Students walked into school on a sunny June morning, expecting another boring day of final exams. To their surprise, what they encountered instead was the opposite of boring. Plastered on the walls, displayed on the ceiling and even drawn out on the concrete were photographs of Nelson Mandela and a Gucci purse. Junior Cameron Bassir began the Gucci Mandela phenomenon that caught the attention of his peers and rapidly took over the school. He started this anomaly as a sophomore and is still continuing the antics to this day.
“I believe Gucci Mandela stands for many things,” said Bassir. “It mainly stands for having fun, being yourself and pushing the limits.” Bassir, a self-proclaimed rebel, covered the school hallways with approximately 500 posters.

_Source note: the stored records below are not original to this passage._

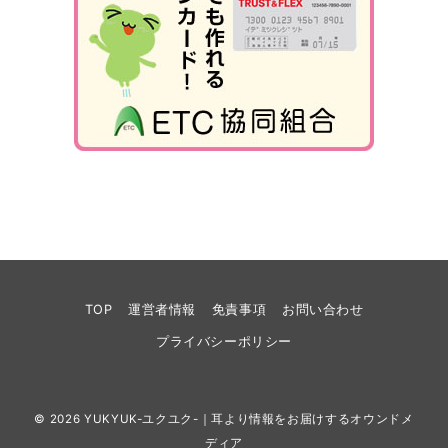
TOP
運営者情報
免責事項
お問い合わせ
プライバシーポリシー
© 2026
YUKYUK-ユクユク-｜耳より情報をお届けするオウンドメ
ディア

South American flags, Gucci logos and photos of Anti-Apartheid Movement leader Nelson Mandela were everywhere – and the entire school was buzzing. Bassir, vehemently committed to his project, even had t-shirts made. Bassir created the name of his new persona when he accidentally said the two words together. To his surprise, the Gucci Mandela sensation had soon reached a level of popularity where everyone knew his alter-ego. Bassir always dreamed of becoming a superhero as a kid, and now feels he has reached that level of success. He is leading a double life—by day he is Gucci Mandela; by night, the ordinary Cameron Bassir.
“I’m like Hannah Montana and Miley Cyrus; you get the best of both worlds,” said Bassir.
When he is not busy living as Gucci Mandela, Bassir is just a regular teenager. He enjoys basketball, cars and winning over girls’ hearts. Despite his busy schedule, Bassir promises that Gucci Mandela will make a return for his junior year.
“My future plans are to take over, like a revolution. Just know I’ll be back,” said Bassir. “Stay Gucci, Calabasas.”